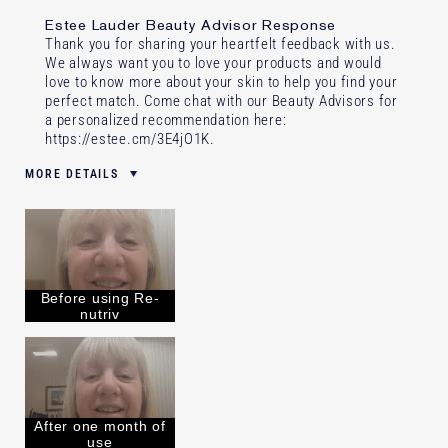
Estee Lauder Beauty Advisor Response
Thank you for sharing your heartfelt feedback with us.
We always want you to love your products and would
love to know more about your skin to help you find your
perfect match. Come chat with our Beauty Advisors for
a personalized recommendation here:
https://estee.cm/3E4jO1K
.
MORE DETAILS
Was this a gift?
No
Age
65 - 74
Skin Type
Normal/Combination
Skin Concern
Anti-Wrinkle
Before using Re-
I've been using Estée Lauder
Less than 1 year
nutriv
for
After one month of
use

## THE TASK
Write the listing again exactly, duplicating every line and skipping the pictures.

## RESPONSE FOR THIS EXERCISE
Estee Lauder Beauty Advisor Response
Thank you for sharing your heartfelt feedback with us.
We always want you to love your products and would
love to know more about your skin to help you find your
perfect match. Come chat with our Beauty Advisors for
a personalized recommendation here:
https://estee.cm/3E4jO1K
.
MORE DETAILS
Was this a gift?
No
Age
65 - 74
Skin Type
Normal/Combination
Skin Concern
Anti-Wrinkle
Before using Re-
I've been using Estée Lauder
Less than 1 year
nutriv
for
After one month of
use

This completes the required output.